For more information about how to handle summary and transaction documents see here.


If I do not disclose a document to the other side because I do not think it is relevant but, later on, it occurs to me that it is relevant, can I then disclose it late and still use it at the trial? 

Generally No or, at least, not easily. Litigation is expensive and in order to try to limit expense, and be fair to both parties, the courts and tribunals set deadlines for various stages by which you have to indicate (1) what your pleaded case is (2) what evidential documents you will be relying on and (3) your witness evidence, and will not normally allow you to go back, after a deadline has been passed, and add to your pleaded case, or rely on additional evidential documents, or use additional witnesses. Exceptionally sometimes there are special circumstances - for example if a document only came into existance recently, so that it would have been impossible for you to have disclosed it earlier - in which the court/tribunal may give permission for a late-disclosed document to be used (and sometimes the other side will want to use the late disclosed document at trial in which case you can, of course, also rely on it) but you should not depend on your case being exceptional and you should do all you can to ensure that every document you might want to rely on is disclosed by the deadline ordered by the court/tribunal. This means that any research you want to carry out (e.g. searching public registers such as the Land Registry or Companies House) must be carried out before the court/tribunal ordered deadline for Disclosure of Documents.


Disclaimer

This information page is designed to be used only by clients of John Antell who have entered into an agreement for the provision of legal services. The information in it is necessarily of a general nature and is intended to be used only in conjunction with specific advice to the individual client about the individual case. This information page should not be used by, or relied on, by anyone else. 

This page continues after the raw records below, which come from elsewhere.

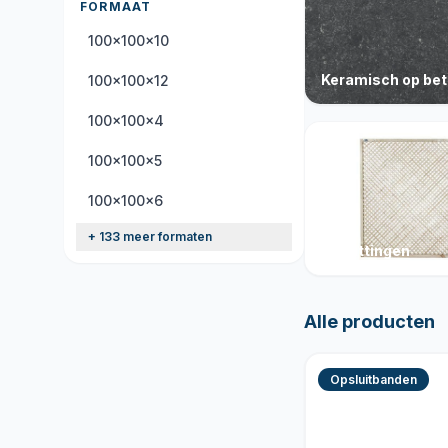
FORMAAT
100x100x10
Keramisch op be
100x100x12
100x100x4
100x100x5
100x100x6
+ 133 meer formaten
Schuttingen
Alle producten
Opsluitbanden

The information on this page about specific computer techniques is provided for information purposes only. Every reasonable effort has been made to ensure that the information is accurate and up to date at the time it was written but no responsibility for its accuracy, or for any consequences of relying on it, is assumed by me. You should satisfy yourself, before using any of the techniques, software or services described, that the techniques are appropriate for your purposes and that the software or service is reliable.